Caelus, Le Monde Solitaire
Lorsque le temps s'écoule et que les découvertes s'amenuisent, la science ne meurt pas pour autant. Ses détenteurs se rabattent sur la locution, le discours et les ratiocinations. Leur art s'enténèbre de formules alambiquées qui le font bientôt ressembler à une plante en pot, gardée trop longtemps dans une terre sèche et âpre, qui sans espace pour ses racines, tord ses branches minuscules en vaines démonstrations.
Il en était ainsi de la science des Arcs, dont les détenteurs les plus fameux et les plus éloquents, à l'image de Sol Finis, périclitaient.
Ainsi, un Arc, malgré tous les discours ombragés qu'ils faisaient sur leur nature précise, malgré les innombrables digressions historiques qui venaient, telles les notes de bas de page d'un volume philosophique, anéantir la souplesse de l'exposition ; un Arc n'était rien de plus qu'une corde reliant deux points, que l'on pouvait suivre d'un bout à l'autre, dont on pouvait entendre les vibrations et auquel on pouvait transmettre ses propres tentatives musicales.
Ainsi songeait Maître Wei, lorsqu'il effleura du doigt une aquarelle d'encre noire, parmi la série qui tenait lieu de seule décoration à son bureau.
L'écriture des solains était un intermédiaire entre le geste, qui suppose mouvement, et la position, qui suppose immobilité. Le verbe se situe entre les deux, puisqu'il peut être à la fois écrit, lu, dit, conservé et transmis. La science du symbole, le pinacle de leur civilisation, se perdait plus sûrement encore que la magie d'Arcs. Fort peu, même parmi les élèves du magistère de Khar, connaissaient plus que les dix symboles de base, ces gestes simples des mains qui avaient aboli la barrière du langage et les frontières des royaumes du passé. Six doigts et deux pouces offraient un éventail de possibilités fabuleux.

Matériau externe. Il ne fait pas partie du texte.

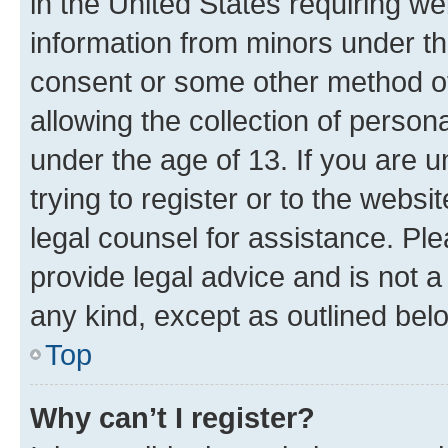
in the United States requiring we
information from minors under th
consent or some other method o
allowing the collection of persona
under the age of 13. If you are u
trying to register or to the websi
legal counsel for assistance. P
provide legal advice and is not a 
any kind, except as outlined bel
Top
Why can’t I register?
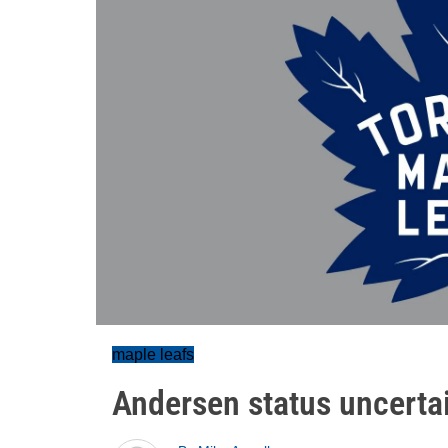
maple leafs
Andersen status uncertain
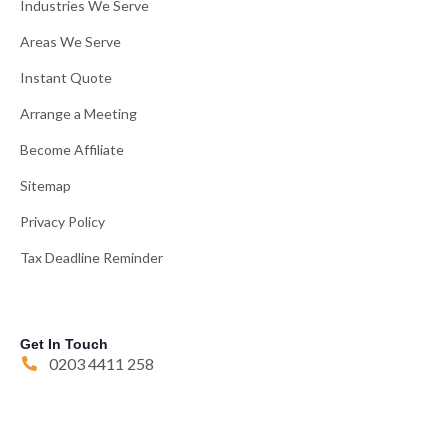
Industries We Serve
Areas We Serve
Instant Quote
Arrange a Meeting
Become Affiliate
Sitemap
Privacy Policy
Tax Deadline Reminder
Get In Touch
0203 4411 258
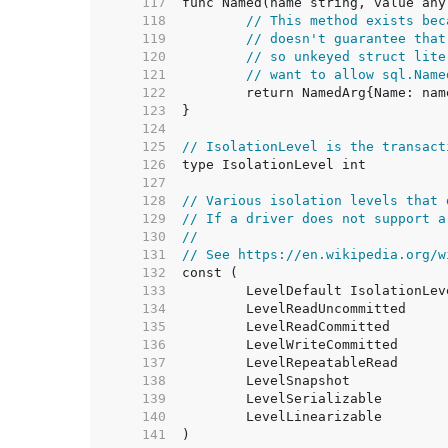
   117  
   118  
// This method exists bec
   119  
// doesn't guarantee that
   120  
// so unkeyed struct lite
   121  
// want to allow sql.Name
   122  
   123  
   124  
   125  
// IsolationLevel is the transact
   126  
   127  
   128  
// Various isolation levels that 
   129  
// If a driver does not support a
   130  
//
   131  
// See https://en.wikipedia.org/w
   132  
   133  
   134  
   135  
   136  
   137  
   138  
   139  
   140  
   141  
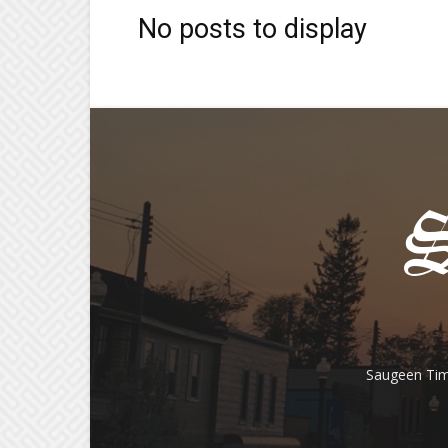
No posts to display
Saugeen Tim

L'écrit traduisait ces symboles et les complétait, car le temps, pour lui, était espace ; cette synthèse permettait à l'esprit de voir dans le tout ce qui lui aurait échappé dans la séquence.
L'aquarelle, une calligraphie d'Arcs camouflée sous l'apparence d'une peinture banale, représentait le symbole de Wei, comme une porte que l'on pouvait ouvrir directement sur son esprit.
D'un geste précis, car sa main ne tremblait pas, il changea la disposition des lignes, reprit les coups de pinceaux. En trois mouvements à peine, ce couloir de service s'ouvrit sur une personne de confiance, à qui il avait donné les clés.
Wei écrivit d'une main experte ; un élève passant dans le couloir l'aurait cru occupé à répéter un discours, avec ce doigt qui cherchait des mots suspendus dans l'air.
« Nadira est réapparue.
— Combien de temps ? demanda la personne qui se situait à l'autre bout.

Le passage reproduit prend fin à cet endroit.